WHAT IS EXPECTED
Every line that contains the word "LOGIN" is to be copied from the listing.

DATASET CONTENT
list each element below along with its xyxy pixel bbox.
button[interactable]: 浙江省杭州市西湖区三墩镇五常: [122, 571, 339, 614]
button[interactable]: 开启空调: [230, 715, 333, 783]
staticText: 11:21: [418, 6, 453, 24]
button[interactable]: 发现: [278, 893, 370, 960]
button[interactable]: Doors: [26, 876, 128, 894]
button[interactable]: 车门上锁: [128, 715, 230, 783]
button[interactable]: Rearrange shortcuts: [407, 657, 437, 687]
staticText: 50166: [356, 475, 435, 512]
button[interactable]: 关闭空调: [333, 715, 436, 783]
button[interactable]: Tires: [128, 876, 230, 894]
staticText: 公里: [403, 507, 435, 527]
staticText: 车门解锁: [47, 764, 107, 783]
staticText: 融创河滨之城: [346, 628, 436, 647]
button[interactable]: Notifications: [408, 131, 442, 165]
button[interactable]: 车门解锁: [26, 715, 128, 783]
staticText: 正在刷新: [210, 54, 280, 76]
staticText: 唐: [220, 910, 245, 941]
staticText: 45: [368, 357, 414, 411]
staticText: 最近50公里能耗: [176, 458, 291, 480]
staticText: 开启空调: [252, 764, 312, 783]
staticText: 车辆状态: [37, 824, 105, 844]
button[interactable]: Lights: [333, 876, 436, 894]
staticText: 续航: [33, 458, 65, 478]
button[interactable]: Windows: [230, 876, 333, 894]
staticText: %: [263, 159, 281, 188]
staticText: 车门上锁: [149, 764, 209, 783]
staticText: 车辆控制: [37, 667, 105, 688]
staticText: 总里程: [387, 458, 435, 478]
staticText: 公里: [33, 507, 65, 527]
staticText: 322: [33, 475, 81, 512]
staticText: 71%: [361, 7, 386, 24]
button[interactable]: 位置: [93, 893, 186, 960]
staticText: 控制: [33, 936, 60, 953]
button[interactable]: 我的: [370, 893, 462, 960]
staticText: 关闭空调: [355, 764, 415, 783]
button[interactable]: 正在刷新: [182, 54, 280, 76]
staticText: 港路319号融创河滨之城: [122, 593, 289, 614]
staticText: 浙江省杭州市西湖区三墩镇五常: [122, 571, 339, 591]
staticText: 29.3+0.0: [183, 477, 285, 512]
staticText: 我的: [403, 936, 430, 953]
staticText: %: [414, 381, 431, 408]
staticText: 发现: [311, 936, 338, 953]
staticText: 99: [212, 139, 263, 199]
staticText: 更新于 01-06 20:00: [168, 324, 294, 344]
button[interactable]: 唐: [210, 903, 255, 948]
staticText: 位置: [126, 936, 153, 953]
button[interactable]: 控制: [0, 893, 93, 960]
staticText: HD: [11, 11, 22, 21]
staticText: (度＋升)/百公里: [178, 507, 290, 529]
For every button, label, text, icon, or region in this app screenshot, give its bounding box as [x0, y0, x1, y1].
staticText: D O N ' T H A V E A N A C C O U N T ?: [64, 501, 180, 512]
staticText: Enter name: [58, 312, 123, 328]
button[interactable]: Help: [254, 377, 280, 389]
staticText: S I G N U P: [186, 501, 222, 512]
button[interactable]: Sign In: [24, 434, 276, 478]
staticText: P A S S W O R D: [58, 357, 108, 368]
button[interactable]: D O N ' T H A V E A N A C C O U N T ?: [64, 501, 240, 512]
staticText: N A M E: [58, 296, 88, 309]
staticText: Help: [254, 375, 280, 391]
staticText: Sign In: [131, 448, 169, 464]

---

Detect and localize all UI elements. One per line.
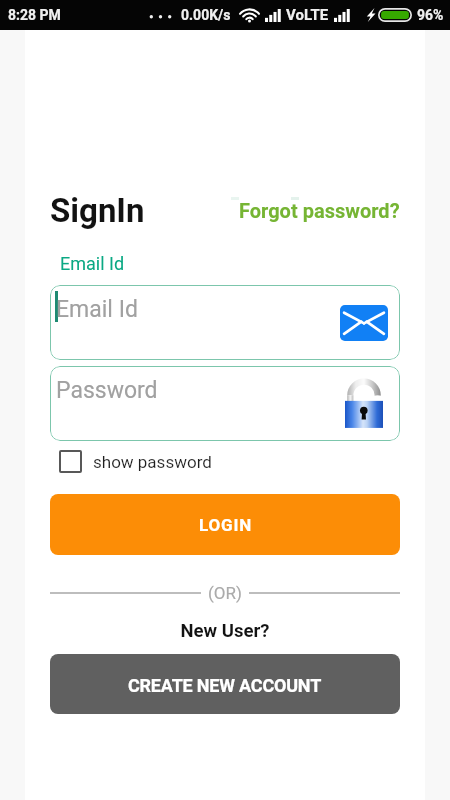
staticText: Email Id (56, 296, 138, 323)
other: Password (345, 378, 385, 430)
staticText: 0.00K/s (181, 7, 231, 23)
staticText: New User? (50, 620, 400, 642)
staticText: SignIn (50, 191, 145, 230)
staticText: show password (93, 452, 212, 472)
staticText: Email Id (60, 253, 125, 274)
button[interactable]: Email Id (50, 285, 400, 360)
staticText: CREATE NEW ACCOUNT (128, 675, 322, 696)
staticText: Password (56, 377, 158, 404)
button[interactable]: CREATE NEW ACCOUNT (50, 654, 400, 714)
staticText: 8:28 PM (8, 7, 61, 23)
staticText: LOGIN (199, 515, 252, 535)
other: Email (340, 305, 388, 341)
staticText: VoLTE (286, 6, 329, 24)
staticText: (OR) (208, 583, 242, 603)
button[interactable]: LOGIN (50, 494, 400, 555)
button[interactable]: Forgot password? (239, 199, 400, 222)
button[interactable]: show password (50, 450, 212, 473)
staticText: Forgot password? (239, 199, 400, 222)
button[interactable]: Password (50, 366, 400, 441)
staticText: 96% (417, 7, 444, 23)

WRITTEN SOLUTION
staticText: LOGIN (199, 515, 252, 535)
button[interactable]: LOGIN (50, 494, 400, 555)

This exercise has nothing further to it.